Large characteristic lengths in 3D chiral elastic metamaterials
T. Frenzel, V. Hahn, P. Ziemke, J.L.G. Schneider, Y. Chen, P. Kiefer, P. Gumbsch, and M. Wegener
Commun Mater. 2, 4 (2021)
- Date: 4.01.2021
Three-dimensional (3D) chiral mechanical metamaterials enable behaviors not accessible in ordinary materials. In particular, a coupling between displacements and rotations can occur, which is symmetry-forbidden without chirality. In this work, we solve three open challenges of chiral metamaterials. First, we provide a simple analytical model, which we use to rationalize the design of the chiral characteristic length. Second, using rapid multi-photon multi-focus 3D laser microprinting, we manufacture samples with more than 105 micrometer-sized 3D chiral unit cells. This number surpasses previous work by more than two orders of magnitude.

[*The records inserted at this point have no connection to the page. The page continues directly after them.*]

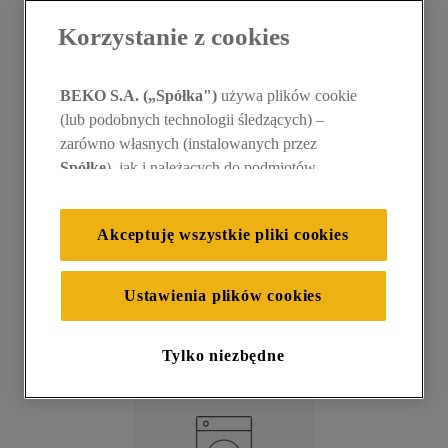
Korzystanie z cookies
Czy masz pytania
10
.
suszarka
dotyczące konkretnej
BEKO S.A. („Spółka")
używa plików cookie
(lub podobnych technologii śledzących) –
zarówno własnych (instalowanych przez
kategorii?
Spółkę
), jak i należących do podmiotów
trzecich. Działania te mają na celu: zapewnienie
prawidłowego funkcjonowania strony, poprawę
Akceptuję wszystkie pliki cookies
komfortu oraz personalizację przeglądania
(
techniczne pliki cookie
), cele statystyczne i
rozróżnianie użytkowników (
analityczne pliki
Ustawienia plików cookies
cookie
), a także wyświetlanie reklam
dostosowanych do zainteresowań użytkownika
E-Sklep
Produkty
Tylko niezbędne
– również w serwisach zewnętrznych i na
platformach społecznościowych
(
marketingowe i profilujące pliki cookie
).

Third, using analytical and numerical modeling, we realize chiral characteristic lengths of the order of ten unit cells, changing the sample-size dependence qualitatively and quantitatively. In the small-sample limit, the twist per axial strain is initially proportional to the sample side length, reaching a maximum at the characteristic length. In the thermodynamic limit, the twist per axial strain is proportional to the square of the characteristic length. We show that chiral micropolar continuum elasticity can reproduce this behavior.